On Fri, Nov 25, 2016 at 4:13 PM, Furkan KAMACI <[email protected]>
wrote:

> Hi Karl,
>
> By the way, I've tried different versions of Solr and couldn't get content
> or got as I've explained. When I checkout the MFC trunk which uses Solr
> 6.3.0 and when I use Solr 6.3.0 as output connector I can see documents are
> indexed but I cannot even see "content" field.
>
> Kind Regards,
> Furkan KAMACI
>
> On Fri, Nov 25, 2016 at 2:01 PM, Karl Wright <[email protected]> wrote:
>
>> Hi Furkan,
>>
>> The following code is used to set up a SolrJ object that is then later
>> converted to a post request:
>>
>> >>>>>>
>>     private void buildExtractUpdateHandlerRequest( long length,
>> InputStream is, String contentType,
>>       String contentName,
>>       ContentStreamUpdateRequest contentStreamUpdateRequest )

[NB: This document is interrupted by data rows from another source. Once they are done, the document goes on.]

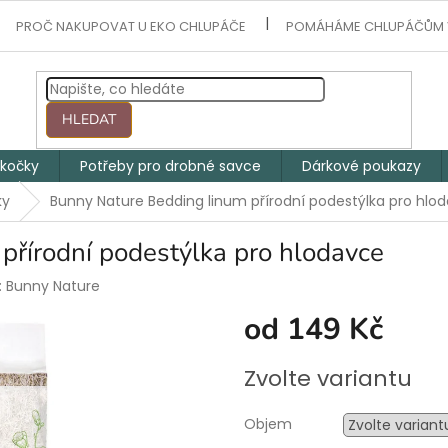
PROČ NAKUPOVAT U EKO CHLUPÁČE
POMÁHÁME CHLUPÁČŮM 
HLEDAT
 kočky
Potřeby pro drobné savce
Dárkové poukazy
ky
Bunny Nature Bedding linum přírodní podestýlka pro hlo
přírodní podestýlka pro hlodavce
:
Bunny Nature
od
149 Kč
Měrná
Zvolte variantu
cena:
Objem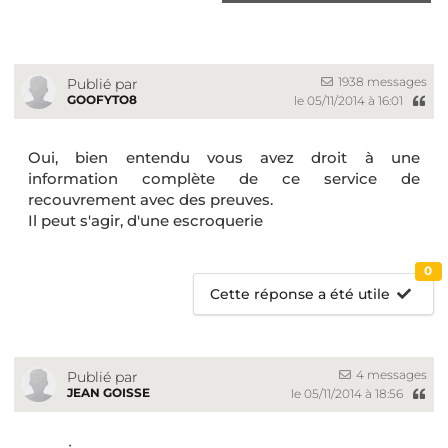
1938 messages
Publié par
GOOFYTO8
le 05/11/2014 à 16:01
Oui, bien entendu vous avez droit à une
information complète de ce service de
recouvrement avec des preuves.
Il peut s'agir, d'une escroquerie
0
Cette réponse a été utile
4 messages
Publié par
JEAN GOISSE
le 05/11/2014 à 18:56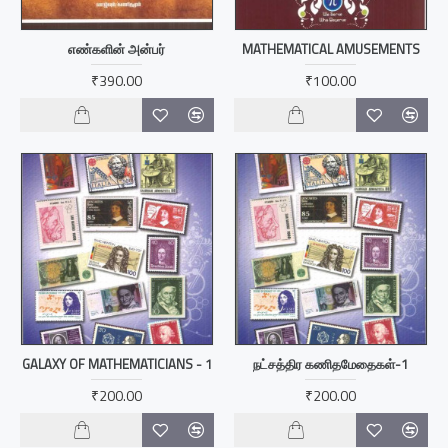
எண்களின் அன்பர்
MATHEMATICAL AMUSEMENTS
₹390.00
₹100.00
GALAXY OF MATHEMATICIANS - 1
நட்சத்திர கணிதமேதைகள்-1
₹200.00
₹200.00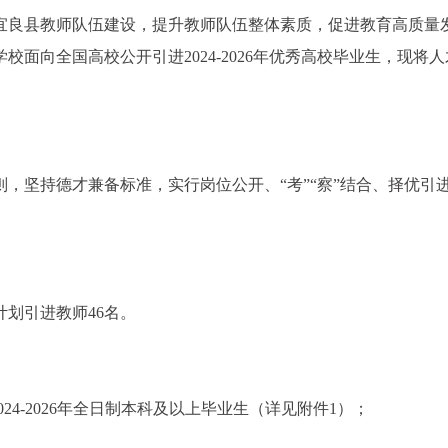
宜良县教师队伍建设，提升教师队伍整体素质，促进教育高质量
面向全国高校公开引进2024-2026年优秀高校毕业生，现将人
，坚持德才兼备标准，实行岗位公开、“考”“察”结合、择优引
计划引进教师46名。
24-2026年全日制本科及以上毕业生（详见附件1）；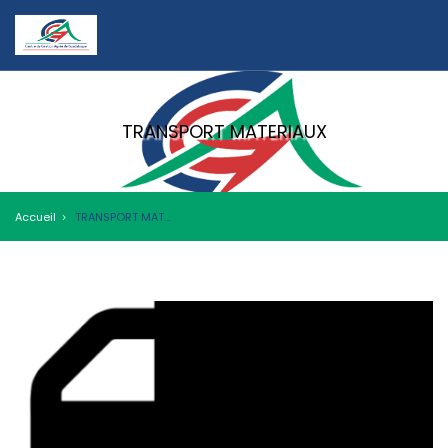
TRANSPORT MATERIAUX
Accueil
TRANSPORT MATERIAUX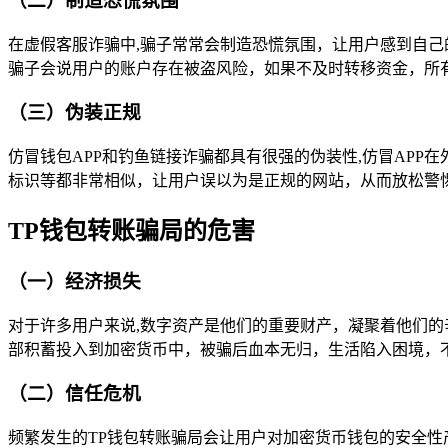
（二）制造恐慌氛围
在虚假客服诈骗中,骗子常常会制造恐慌氛围，让用户感到自
骗子会说用户的账户存在被盗风险，如果不及时转移资金，所
（三）伪装正规
仿冒钱包APP和钓鱼链接诈骗都具有很强的伪装性,仿冒APP
标识等都非常相似，让用户误以为是正规的网站，从而放松警
TP钱包转账骗局的危害
（一）经济损失
对于许多用户来说,数字资产是他们的重要财产，凝聚着他们的
部积蓄投入到加密货币中，被骗后血本无归，生活陷入困境，
（二）信任危机
频繁发生的TP钱包转账骗局会让用户对加密货币钱包的安全性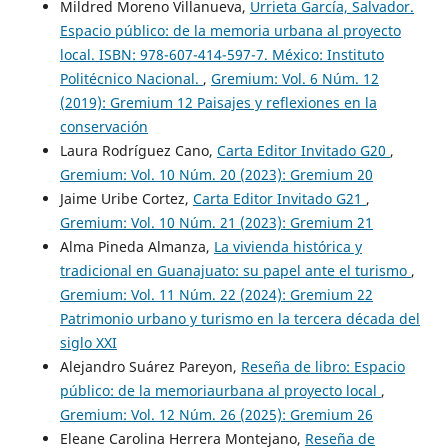
Mildred Moreno Villanueva,
Urrieta García, Salvador.
Espacio público: de la memoria urbana al proyecto
local. ISBN: 978-607-414-597-7. México: Instituto
Politécnico Nacional.
,
Gremium: Vol. 6 Núm. 12
(2019): Gremium 12 Paisajes y reflexiones en la
conservación
Laura Rodríguez Cano,
Carta Editor Invitado G20
,
Gremium: Vol. 10 Núm. 20 (2023): Gremium 20
Jaime Uribe Cortez,
Carta Editor Invitado G21
,
Gremium: Vol. 10 Núm. 21 (2023): Gremium 21
Alma Pineda Almanza,
La vivienda histórica y
tradicional en Guanajuato: su papel ante el turismo
,
Gremium: Vol. 11 Núm. 22 (2024): Gremium 22
Patrimonio urbano y turismo en la tercera década del
siglo XXI
Alejandro Suárez Pareyon,
Reseña de libro: Espacio
público: de la memoriaurbana al proyecto local
,
Gremium: Vol. 12 Núm. 26 (2025): Gremium 26
Eleane Carolina Herrera Montejano,
Reseña de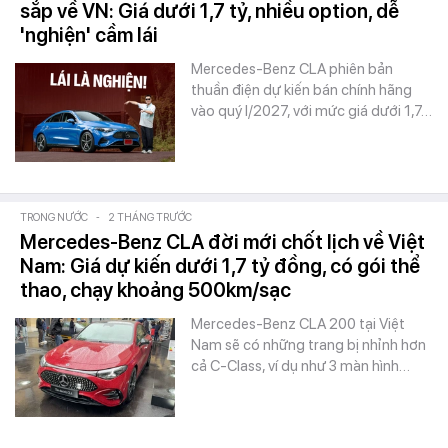
sắp về VN: Giá dưới 1,7 tỷ, nhiều option, dễ
'nghiện' cầm lái
Mercedes-Benz CLA phiên bản
thuần điện dự kiến bán chính hãng
vào quý I/2027, với mức giá dưới 1,7…
TRONG NƯỚC
-
2 THÁNG TRƯỚC
Mercedes-Benz CLA đời mới chốt lịch về Việt
Nam: Giá dự kiến dưới 1,7 tỷ đồng, có gói thể
thao, chạy khoảng 500km/sạc
Mercedes-Benz CLA 200 tại Việt
Nam sẽ có những trang bị nhỉnh hơn
cả C-Class, ví dụ như 3 màn hình…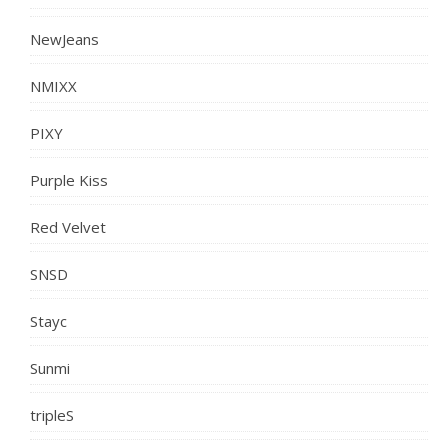
NewJeans
NMIXX
PIXY
Purple Kiss
Red Velvet
SNSD
Stayc
Sunmi
tripleS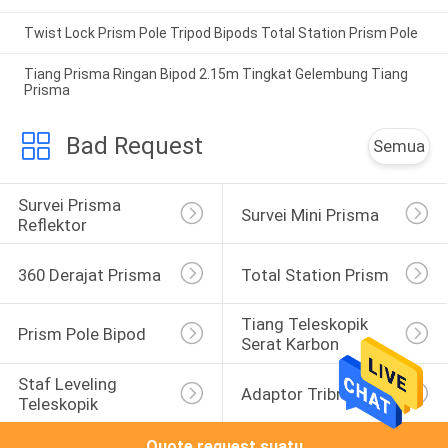
Twist Lock Prism Pole Tripod Bipods Total Station Prism Pole
Tiang Prisma Ringan Bipod 2.15m Tingkat Gelembung Tiang
Prisma
Bad Request
Semua
Survei Prisma 
Survei Mini Prisma
Reflektor
360 Derajat Prisma
Total Station Prism
Tiang Teleskopik 
Prism Pole Bipod
Serat Karbon
Staf Leveling 
Adaptor Tribrach
Teleskopik
Quote request suatu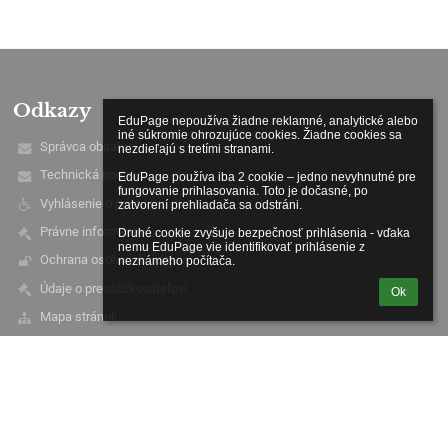
Odkazy
EduPage nepoužíva žiadne reklamné, analytické alebo 
iné súkromie ohrozujúce cookies. Žiadne cookies sa 
Správca obsahu
nezdieľajú s tretími stranami.

Technická podpora
EduPage používa iba 2 cookie – jedno nevyhnutné pre 
fungovanie prihlasovania. Toto je dočasné, po 
Vyhlásenie o prístupnosti
zatvorení prehliadača sa odstráni.

Právne informácie
Druhé cookie zvyšuje bezpečnosť prihlásenia - vďaka 
nemu EduPage vie identifikovať prihlásenie z 
Ochrana osobných údajov
neznámeho počítača.
Údaje o prevádzkovateľovi
Ok
Mapa stránok
O škole
Kontakt
Novinky
Kontakty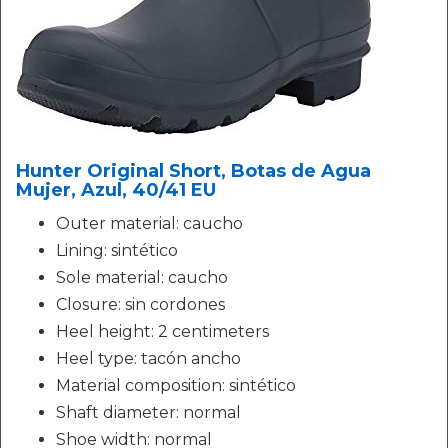
Hunter Original Short, Botas de Agua
Mujer, Azul, 40/41 EU
Outer material: caucho
Lining: sintético
Sole material: caucho
Closure: sin cordones
Heel height: 2 centimeters
Heel type: tacón ancho
Material composition: sintético
Shaft diameter: normal
Shoe width: normal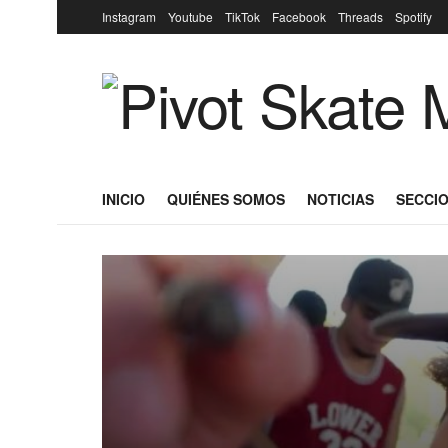
Instagram
Youtube
TikTok
Facebook
Threads
Spotify
INICIO
QUIÉNES SOMOS
NOTICIAS
SECCIO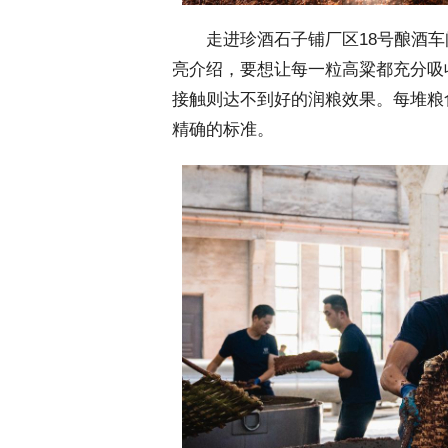
 走进珍酒石子铺厂区18号酿酒车
亮介绍，要想让每一粒高粱都充分吸
接触则达不到好的润粮效果。每堆粮
精确的标准。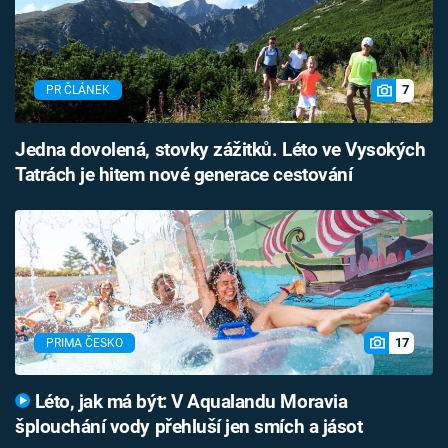
7
PR ČLÁNEK
Jedna dovolená, stovky zážitků. Léto ve Vysokých
Tatrách je hitem nové generace cestování
17
PRIMA ČESKO
Léto, jak má být: V Aqualandu Moravia
šplouchání vody přehluší jen smích a jásot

>>       throws IOException
>>     {
>>       ModifiableSolrParams out = new ModifiableSolrParams();
>>
>>       // Write the id field
>>       writeField(out,LITERAL+idAttributeName,documentURI);
>>       // Write the rest of the attributes
>>       if (originalSizeAttributeName != null)
>>       {
>>         Long size = document.getOriginalSize();
>>         if (size != null)
>>           // Write value
>>           writeField(out,LITERAL+originalSizeAttributeName,size.
>> toString());
>>       }
>>       if (modifiedDateAttributeName != null)
>>       {
>>         Date date = document.getModifiedDate();
>>         if (date != null)
>>           // Write value
>>           writeField(out,LITERAL+modifiedDateAttributeName,DateParser.
>> formatISO8601Date(date));
>>       }
>>       if (createdDateAttributeName != null)
>>       {
>>         Date date = document.getCreatedDate();
>>         if (date != null)
>>           // Write value
>>           writeField(out,LITERAL+createdDateAttributeName,DateParser.
>> formatISO8601Date(date));
>>       }
>>       if (indexedDateAttributeName != null)
>>       {
>>         Date date = document.getIndexingDate();
>>         if (date != null)
>>           // Write value
>>           writeField(out,LITERAL+indexedDateAttributeName,DateParser.
>> formatISO8601Date(date));
>>       }
>>       if (fileNameAttributeName != null)
>>       {
>>         String fileName = document.getFileName();
>>         if (!StringUtils.isBlank(fileName))
>>           writeField(out,LITERAL+fileNameAttributeName,fileName);
>>       }
>>       if (mimeTypeAttributeName != null)
>>       {
>>         String mimeType = document.getMimeType();
>>         if (!StringUtils.isBlank(mimeType))
>>           writeField(out,LITERAL+mimeTypeAttributeName,mimeType);
>>       }
>>
>>       // Write the access token information
>>       // Both maps have the same keys.
>>       Iterator<String> typeIterator = aclsMap.keySet().iterator();
>>       while (typeIterator.hasNext())
>>       {
>>         String aclType = typeIterator.next();
>>         writeACLs(out,aclType,aclsMap.get(aclType),denyAclsMap.get(a
>> clType));
>>       }
>>
>>       // Write the arguments
>>       for (String name : arguments.keySet())
>>       {
>>         List<String> values = arguments.get(name);
>>         writeField(out,name,values);
>>       }
>>
>>       // Write the metadata, each in a field by itself
>>       buildSolrParamsFromMetadata(out);
>>
>>       // These are unnecessary now in the case of non-solrcloud setups,
>> because we overrode the SolrJ posting method to use multipart.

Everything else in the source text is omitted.